Identifizierung von Stoffwechselprodukten und computergesteuerte Strukturaufklärung

Das neue Orbitrap- und UPLC-System eröffnete viele Möglichkeiten im Bereich der metabolomischen Forschung und Naturstoffbestimmung. Die Ultrahochdruck-Chromatographie hat das Massenauflösungsvermögen der Chromatografie weiter erhöht, die Massengenauigkeit der Orbitrap hat die Bestimmung der molekularen Zusammensetzung von chemischen Ausgangsstoffen und Fragmentionen stark vereinfacht. Zusammen mit NMR-Daten ist ein Stukturvorschlag schnell gemacht. Aus neuesten Publikationen können wir die Identifizierung einer Reihe von Glucosinolat-Spaltprodukten erwähnen, die eine signifikante Rolle bei der natürlichen pflanzeneigenen Abwehr spielen (Bednarek et al. 2009 Science).

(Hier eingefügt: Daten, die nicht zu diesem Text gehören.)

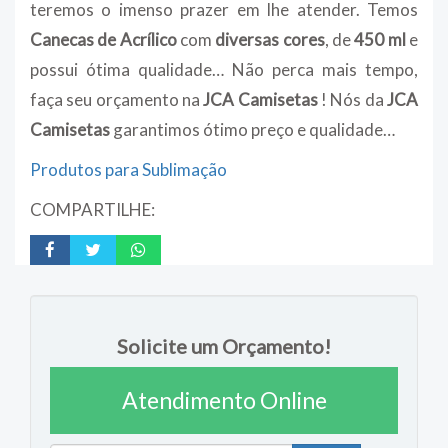
teremos o imenso prazer em lhe atender. Temos
Canecas de Acrílico
com
diversas cores
, de
450 ml
e
possui ótima qualidade… Não perca mais tempo,
faça seu orçamento na
JCA Camisetas
! Nós da
JCA
Camisetas
garantimos ótimo preço e qualidade…
Produtos para Sublimação
COMPARTILHE:
Solicite um Orçamento!
Atendimento Online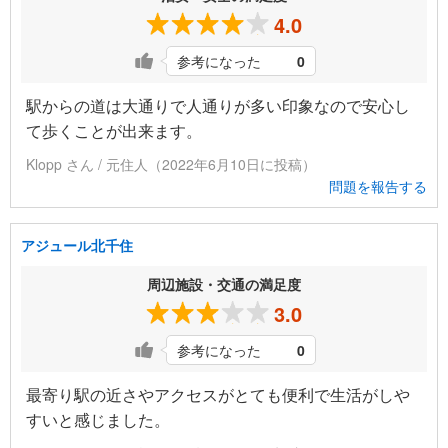
4.0
参考になった
0
駅からの道は大通りで人通りが多い印象なので安心し
て歩くことが出来ます。
Klopp さん / 元住人（2022年6月10日に投稿）
問題を報告する
アジュール北千住
周辺施設・交通の満足度
3.0
参考になった
0
最寄り駅の近さやアクセスがとても便利で生活がしや
すいと感じました。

Kürzlich wurden mehrere antibiotische Substanzen, die symbiotische Streptomyceten in Bienenwolfantennen produzieren, identifiziert. Ihre biologische Aktivität wurde in Zusammenarbeit mit dem Hans-Knöll-Institut auf dem Campus aufgeklärt (Kroiß et al. 2010 Nature Chem. Biol.). Die antibiotische Mischung schützt unterirdisch eingegrabene Bienenwolfkokons für viele Monate vor Infektionen. Die molekulare Grundlage in diesem natürlichen Kontext (ohne eine externe Bakterienkultivierung) konnte aufgeklärt werden. 

Für die weitere Ausschöpfung des Potentials dieser genauen Massendaten wurde eine Kooperation mit Prof. S. Böcker (FSU Jena) initiiert, um eine Software für die computergesteuerte Aufklärung von Tandem-Massenspektren. Unsere erste gemeinsame Veröffentlichung ist in Begutachtung, einige weitere sind in Vorbereitung. Bei einem erfolgreichen Abschluss sollte dieses Programm nicht-spezialisierten Wissenschaftlern bei der Analyse von Substanzen, die gemäß ihrer strukturellen Ähnlichkeit klassifiziert wurden, helfen. Auf diese Weise würde das Forschungsfeld der Naturstoffbestimmung revolutioniert. Für die Zukunft ist geplant, das Programm mit spektralen Datenbanken zu verlinken, um den Nutzen weiter zu verbessern.